I used to say he had to find a way to be happy with himself and to find something to wake up for everyday. That must have scared him more than anything.
Being empathetic is on the best practices list of how to talk to someone who might consider suicide. So is saying something like “"When you want to give up, tell yourself you will hold off for just one more day, hour, minute—whatever you can manage."
Offering advice is a surefire way to shut down communication and entangle your own sense of values and worth in another’s struggle.
In recognition of Suicide Awareness Month, I want to share my experience trying to communicate with my brother. I’m hoping someone can find direction for a conversation they need to have with a friend or loved one.
The bottom line for me, in retrospect, is first and foremost don’t stay silent. Start the conversation and make yourself available. Best case scenario, if the person starts talking, then that’s the time to go quiet and listen with no judgement.
According to Metanoia.org, when talking to a suicidal person
Be yourself. Let the person know you care, that he/she is not alone. The right words are often unimportant. If you are concerned, your voice and manner will show it.
Listen. Let the suicidal person unload despair, ventilate anger. No matter how negative the conversation seems, the fact that it exists is a positive sign.
Be empathetic, non-judgmental, patient, calm, accepting. Your friend or family member is doing the right thing by talking about his/her feelings.
Offer hope. Reassure the person that help is available and that the suicidal feelings are temporary. Let the person know that his or her life is important to you.
Take the person seriously. If the person says things like, “I’m so depressed, I can’t go on,” ask the question: “Are you having thoughts of suicide?” You are not putting ideas in their head, you are showing that you are concerned, that you take them seriously, and that it’s OK for them to share their pain with you.
Argue with the suicidal person. Avoid saying things like: "You have so much to live for," "Your suicide will hurt your family," or “Look on the bright side.”
Act shocked, lecture on the value of life, or say that suicide is wrong.
Promise confidentiality. Refuse to be sworn to secrecy. A life is at stake and you may need to speak to a mental health professional in order to keep the suicidal person safe. If you promise to keep your discussions secret, you may have to break your word.
Offer ways to fix their problems, or give advice, or make them feel like they have to justify their suicidal feelings. It is not about how bad the problem is, but how badly it’s hurting your friend or loved one.

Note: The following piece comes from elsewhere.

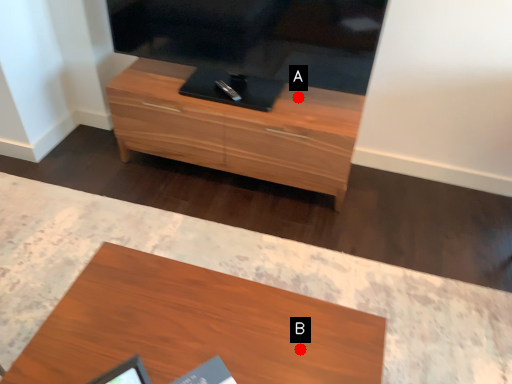 Question: Two points are circled on the image, labeled by A and B beside each circle. Which point is closer to the camera?

Choices:
 (A) A is closer
 (B) B is closer

Answer: (B)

Blame yourself. You can’t “fix” someone’s depression. Your loved one’s happiness or lack thereof, is not your responsibility.
On the last day of my brother’s life, I didn’t see him or speak to him.

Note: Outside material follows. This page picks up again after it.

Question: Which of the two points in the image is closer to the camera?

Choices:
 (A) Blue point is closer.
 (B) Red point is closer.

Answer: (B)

Perhaps he thought he knew what I would say—be positive, David, things will get better if you just believe in you.
Perhaps he had read my body language and unspoken inferences too many times—you’re not welcome here, David, you have too many problems and you’re bringing me down.
Perhaps he just couldn’t look me in the face because he knew how much I loved him.

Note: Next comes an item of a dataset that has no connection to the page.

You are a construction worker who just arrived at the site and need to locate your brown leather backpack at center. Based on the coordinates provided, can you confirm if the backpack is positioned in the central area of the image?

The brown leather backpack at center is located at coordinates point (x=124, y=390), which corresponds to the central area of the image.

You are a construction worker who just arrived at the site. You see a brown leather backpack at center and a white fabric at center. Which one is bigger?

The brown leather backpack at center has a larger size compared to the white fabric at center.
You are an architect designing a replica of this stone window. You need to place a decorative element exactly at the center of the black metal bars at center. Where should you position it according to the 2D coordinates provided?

He used the key I never asked him to return, and picked up the mail I never asked him to stop having delivered. He took his life that day, and though I know there is nothing I could do or say to change his actions, I am glad that there were boundaries I didn’t set, that there were places he could come into my life. I kept myself in, without completely shutting him out.
So, I will continue to remember him sitting at that table—the eccentric teenager in a chilly West Virginia dining room over butter rolls and honey ham, or the grave man years later sharing popcorn and misery.